§ **Task directions**
Please reproduce each of the following entries exactly.

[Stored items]

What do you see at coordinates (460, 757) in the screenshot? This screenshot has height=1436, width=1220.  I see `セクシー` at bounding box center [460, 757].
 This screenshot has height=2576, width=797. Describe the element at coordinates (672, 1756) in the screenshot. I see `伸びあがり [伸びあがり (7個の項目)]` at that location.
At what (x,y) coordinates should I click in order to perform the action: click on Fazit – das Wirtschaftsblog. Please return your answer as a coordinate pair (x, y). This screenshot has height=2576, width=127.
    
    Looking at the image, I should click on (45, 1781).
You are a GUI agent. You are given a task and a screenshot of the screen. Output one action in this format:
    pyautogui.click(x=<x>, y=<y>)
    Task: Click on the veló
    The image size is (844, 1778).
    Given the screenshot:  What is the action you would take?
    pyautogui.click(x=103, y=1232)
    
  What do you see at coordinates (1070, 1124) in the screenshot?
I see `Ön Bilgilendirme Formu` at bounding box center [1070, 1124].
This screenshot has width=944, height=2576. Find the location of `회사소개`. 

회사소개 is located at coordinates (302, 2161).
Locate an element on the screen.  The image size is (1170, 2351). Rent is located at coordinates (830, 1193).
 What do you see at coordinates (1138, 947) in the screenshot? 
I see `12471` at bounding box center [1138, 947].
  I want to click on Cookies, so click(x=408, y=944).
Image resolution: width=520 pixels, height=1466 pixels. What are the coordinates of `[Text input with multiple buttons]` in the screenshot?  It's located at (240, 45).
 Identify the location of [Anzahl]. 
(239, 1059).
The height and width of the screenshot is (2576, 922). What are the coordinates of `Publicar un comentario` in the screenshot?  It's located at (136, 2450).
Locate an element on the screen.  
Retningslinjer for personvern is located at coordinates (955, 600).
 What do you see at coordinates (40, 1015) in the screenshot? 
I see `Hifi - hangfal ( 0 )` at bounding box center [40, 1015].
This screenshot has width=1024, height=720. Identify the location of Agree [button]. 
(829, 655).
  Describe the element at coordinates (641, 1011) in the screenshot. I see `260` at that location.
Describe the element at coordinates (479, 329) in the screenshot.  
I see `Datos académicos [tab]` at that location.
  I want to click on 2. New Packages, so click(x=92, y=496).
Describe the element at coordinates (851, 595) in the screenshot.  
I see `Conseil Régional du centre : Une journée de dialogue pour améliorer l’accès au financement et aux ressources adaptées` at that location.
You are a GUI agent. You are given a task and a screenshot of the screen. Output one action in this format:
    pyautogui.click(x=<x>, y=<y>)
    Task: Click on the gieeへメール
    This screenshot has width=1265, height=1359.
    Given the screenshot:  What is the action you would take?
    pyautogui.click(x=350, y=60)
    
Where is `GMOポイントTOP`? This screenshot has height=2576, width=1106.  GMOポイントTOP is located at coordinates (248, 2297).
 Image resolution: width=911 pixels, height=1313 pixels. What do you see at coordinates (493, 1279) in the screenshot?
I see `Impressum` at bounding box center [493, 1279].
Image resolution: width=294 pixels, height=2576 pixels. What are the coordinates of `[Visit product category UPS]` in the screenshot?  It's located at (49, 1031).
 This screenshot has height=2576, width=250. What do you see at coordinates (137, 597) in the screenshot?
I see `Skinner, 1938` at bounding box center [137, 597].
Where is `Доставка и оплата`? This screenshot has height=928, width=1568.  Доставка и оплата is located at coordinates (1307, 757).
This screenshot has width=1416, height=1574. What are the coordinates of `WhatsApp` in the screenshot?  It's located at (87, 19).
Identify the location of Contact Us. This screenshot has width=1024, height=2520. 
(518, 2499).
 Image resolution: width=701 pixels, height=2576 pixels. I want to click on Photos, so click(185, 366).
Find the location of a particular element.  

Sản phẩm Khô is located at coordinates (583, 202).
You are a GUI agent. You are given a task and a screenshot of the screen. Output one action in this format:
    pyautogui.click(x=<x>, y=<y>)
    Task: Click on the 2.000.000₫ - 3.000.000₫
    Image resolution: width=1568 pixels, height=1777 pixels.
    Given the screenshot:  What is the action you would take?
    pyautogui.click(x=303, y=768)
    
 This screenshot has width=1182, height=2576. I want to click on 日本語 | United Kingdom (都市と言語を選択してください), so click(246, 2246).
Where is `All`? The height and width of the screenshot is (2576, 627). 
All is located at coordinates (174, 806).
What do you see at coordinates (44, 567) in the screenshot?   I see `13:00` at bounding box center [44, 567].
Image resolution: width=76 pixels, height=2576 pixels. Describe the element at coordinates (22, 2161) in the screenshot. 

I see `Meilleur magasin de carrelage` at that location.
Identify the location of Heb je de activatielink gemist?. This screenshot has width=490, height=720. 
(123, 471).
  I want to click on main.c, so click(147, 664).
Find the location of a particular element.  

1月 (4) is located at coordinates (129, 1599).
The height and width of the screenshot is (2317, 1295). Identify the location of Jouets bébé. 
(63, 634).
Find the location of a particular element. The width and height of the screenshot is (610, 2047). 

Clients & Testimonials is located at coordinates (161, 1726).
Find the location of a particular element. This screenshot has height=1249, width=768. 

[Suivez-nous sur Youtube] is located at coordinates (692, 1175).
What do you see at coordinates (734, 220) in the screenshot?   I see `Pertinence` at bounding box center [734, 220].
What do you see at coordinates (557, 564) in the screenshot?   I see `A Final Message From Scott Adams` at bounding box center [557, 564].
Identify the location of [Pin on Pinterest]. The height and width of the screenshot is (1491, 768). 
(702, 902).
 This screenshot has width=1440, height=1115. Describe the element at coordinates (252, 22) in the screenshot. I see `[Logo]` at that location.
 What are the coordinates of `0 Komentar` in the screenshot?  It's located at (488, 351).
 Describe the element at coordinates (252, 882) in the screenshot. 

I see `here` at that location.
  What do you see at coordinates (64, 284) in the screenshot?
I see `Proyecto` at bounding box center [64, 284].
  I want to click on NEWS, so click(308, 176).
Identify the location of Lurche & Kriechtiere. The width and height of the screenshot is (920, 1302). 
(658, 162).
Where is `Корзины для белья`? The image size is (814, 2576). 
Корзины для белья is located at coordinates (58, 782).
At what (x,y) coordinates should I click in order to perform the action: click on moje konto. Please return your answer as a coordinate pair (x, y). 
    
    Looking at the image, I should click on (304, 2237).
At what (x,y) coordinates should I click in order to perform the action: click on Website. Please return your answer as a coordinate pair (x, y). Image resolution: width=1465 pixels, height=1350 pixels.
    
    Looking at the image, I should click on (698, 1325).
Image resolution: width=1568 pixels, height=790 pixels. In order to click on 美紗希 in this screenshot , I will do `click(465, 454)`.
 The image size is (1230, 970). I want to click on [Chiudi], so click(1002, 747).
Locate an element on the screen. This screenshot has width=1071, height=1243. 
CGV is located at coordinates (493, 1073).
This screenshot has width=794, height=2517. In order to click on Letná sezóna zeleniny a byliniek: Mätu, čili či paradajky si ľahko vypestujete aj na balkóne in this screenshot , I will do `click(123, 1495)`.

§ **Solution to this exercise**
What do you see at coordinates (460, 757) in the screenshot? This screenshot has height=1436, width=1220.  I see `セクシー` at bounding box center [460, 757].
 This screenshot has height=2576, width=797. Describe the element at coordinates (672, 1756) in the screenshot. I see `伸びあがり [伸びあがり (7個の項目)]` at that location.
At what (x,y) coordinates should I click in order to perform the action: click on Fazit – das Wirtschaftsblog. Please return your answer as a coordinate pair (x, y). This screenshot has height=2576, width=127.
    
    Looking at the image, I should click on (45, 1781).
You are a GUI agent. You are given a task and a screenshot of the screen. Output one action in this format:
    pyautogui.click(x=<x>, y=<y>)
    Task: Click on the veló
    The image size is (844, 1778).
    Given the screenshot:  What is the action you would take?
    pyautogui.click(x=103, y=1232)
    
  What do you see at coordinates (1070, 1124) in the screenshot?
I see `Ön Bilgilendirme Formu` at bounding box center [1070, 1124].
This screenshot has width=944, height=2576. Find the location of `회사소개`. 

회사소개 is located at coordinates (302, 2161).
Locate an element on the screen.  The image size is (1170, 2351). Rent is located at coordinates (830, 1193).
 What do you see at coordinates (1138, 947) in the screenshot? 
I see `12471` at bounding box center [1138, 947].
  I want to click on Cookies, so click(x=408, y=944).
Image resolution: width=520 pixels, height=1466 pixels. What are the coordinates of `[Text input with multiple buttons]` in the screenshot?  It's located at (240, 45).
 Identify the location of [Anzahl]. 
(239, 1059).
The height and width of the screenshot is (2576, 922). What are the coordinates of `Publicar un comentario` in the screenshot?  It's located at (136, 2450).
Locate an element on the screen.  
Retningslinjer for personvern is located at coordinates (955, 600).
 What do you see at coordinates (40, 1015) in the screenshot? 
I see `Hifi - hangfal ( 0 )` at bounding box center [40, 1015].
This screenshot has width=1024, height=720. Identify the location of Agree [button]. 
(829, 655).
  Describe the element at coordinates (641, 1011) in the screenshot. I see `260` at that location.
Describe the element at coordinates (479, 329) in the screenshot.  
I see `Datos académicos [tab]` at that location.
  I want to click on 2. New Packages, so click(x=92, y=496).
Describe the element at coordinates (851, 595) in the screenshot.  
I see `Conseil Régional du centre : Une journée de dialogue pour améliorer l’accès au financement et aux ressources adaptées` at that location.
You are a GUI agent. You are given a task and a screenshot of the screen. Output one action in this format:
    pyautogui.click(x=<x>, y=<y>)
    Task: Click on the gieeへメール
    This screenshot has width=1265, height=1359.
    Given the screenshot:  What is the action you would take?
    pyautogui.click(x=350, y=60)
    
Where is `GMOポイントTOP`? This screenshot has height=2576, width=1106.  GMOポイントTOP is located at coordinates (248, 2297).
 Image resolution: width=911 pixels, height=1313 pixels. What do you see at coordinates (493, 1279) in the screenshot?
I see `Impressum` at bounding box center [493, 1279].
Image resolution: width=294 pixels, height=2576 pixels. What are the coordinates of `[Visit product category UPS]` in the screenshot?  It's located at (49, 1031).
 This screenshot has height=2576, width=250. What do you see at coordinates (137, 597) in the screenshot?
I see `Skinner, 1938` at bounding box center [137, 597].
Where is `Доставка и оплата`? This screenshot has height=928, width=1568.  Доставка и оплата is located at coordinates (1307, 757).
This screenshot has width=1416, height=1574. What are the coordinates of `WhatsApp` in the screenshot?  It's located at (87, 19).
Identify the location of Contact Us. This screenshot has width=1024, height=2520. 
(518, 2499).
 Image resolution: width=701 pixels, height=2576 pixels. I want to click on Photos, so click(185, 366).
Find the location of a particular element.  

Sản phẩm Khô is located at coordinates (583, 202).
You are a GUI agent. You are given a task and a screenshot of the screen. Output one action in this format:
    pyautogui.click(x=<x>, y=<y>)
    Task: Click on the 2.000.000₫ - 3.000.000₫
    Image resolution: width=1568 pixels, height=1777 pixels.
    Given the screenshot:  What is the action you would take?
    pyautogui.click(x=303, y=768)
    
 This screenshot has width=1182, height=2576. I want to click on 日本語 | United Kingdom (都市と言語を選択してください), so click(246, 2246).
Where is `All`? The height and width of the screenshot is (2576, 627). 
All is located at coordinates (174, 806).
What do you see at coordinates (44, 567) in the screenshot?   I see `13:00` at bounding box center [44, 567].
Image resolution: width=76 pixels, height=2576 pixels. Describe the element at coordinates (22, 2161) in the screenshot. 

I see `Meilleur magasin de carrelage` at that location.
Identify the location of Heb je de activatielink gemist?. This screenshot has width=490, height=720. 
(123, 471).
  I want to click on main.c, so click(147, 664).
Find the location of a particular element.  

1月 (4) is located at coordinates (129, 1599).
The height and width of the screenshot is (2317, 1295). Identify the location of Jouets bébé. 
(63, 634).
Find the location of a particular element. The width and height of the screenshot is (610, 2047). 

Clients & Testimonials is located at coordinates (161, 1726).
Find the location of a particular element. This screenshot has height=1249, width=768. 

[Suivez-nous sur Youtube] is located at coordinates (692, 1175).
What do you see at coordinates (734, 220) in the screenshot?   I see `Pertinence` at bounding box center [734, 220].
What do you see at coordinates (557, 564) in the screenshot?   I see `A Final Message From Scott Adams` at bounding box center [557, 564].
Identify the location of [Pin on Pinterest]. The height and width of the screenshot is (1491, 768). 
(702, 902).
 This screenshot has width=1440, height=1115. Describe the element at coordinates (252, 22) in the screenshot. I see `[Logo]` at that location.
 What are the coordinates of `0 Komentar` in the screenshot?  It's located at (488, 351).
 Describe the element at coordinates (252, 882) in the screenshot. 

I see `here` at that location.
  What do you see at coordinates (64, 284) in the screenshot?
I see `Proyecto` at bounding box center [64, 284].
  I want to click on NEWS, so click(308, 176).
Identify the location of Lurche & Kriechtiere. The width and height of the screenshot is (920, 1302). 
(658, 162).
Where is `Корзины для белья`? The image size is (814, 2576). 
Корзины для белья is located at coordinates (58, 782).
At what (x,y) coordinates should I click in order to perform the action: click on moje konto. Please return your answer as a coordinate pair (x, y). 
    
    Looking at the image, I should click on (304, 2237).
At what (x,y) coordinates should I click in order to perform the action: click on Website. Please return your answer as a coordinate pair (x, y). Image resolution: width=1465 pixels, height=1350 pixels.
    
    Looking at the image, I should click on (698, 1325).
Image resolution: width=1568 pixels, height=790 pixels. In order to click on 美紗希 in this screenshot , I will do `click(465, 454)`.
 The image size is (1230, 970). I want to click on [Chiudi], so click(1002, 747).
Locate an element on the screen. This screenshot has width=1071, height=1243. 
CGV is located at coordinates (493, 1073).
This screenshot has width=794, height=2517. In order to click on Letná sezóna zeleniny a byliniek: Mätu, čili či paradajky si ľahko vypestujete aj na balkóne in this screenshot , I will do `click(123, 1495)`.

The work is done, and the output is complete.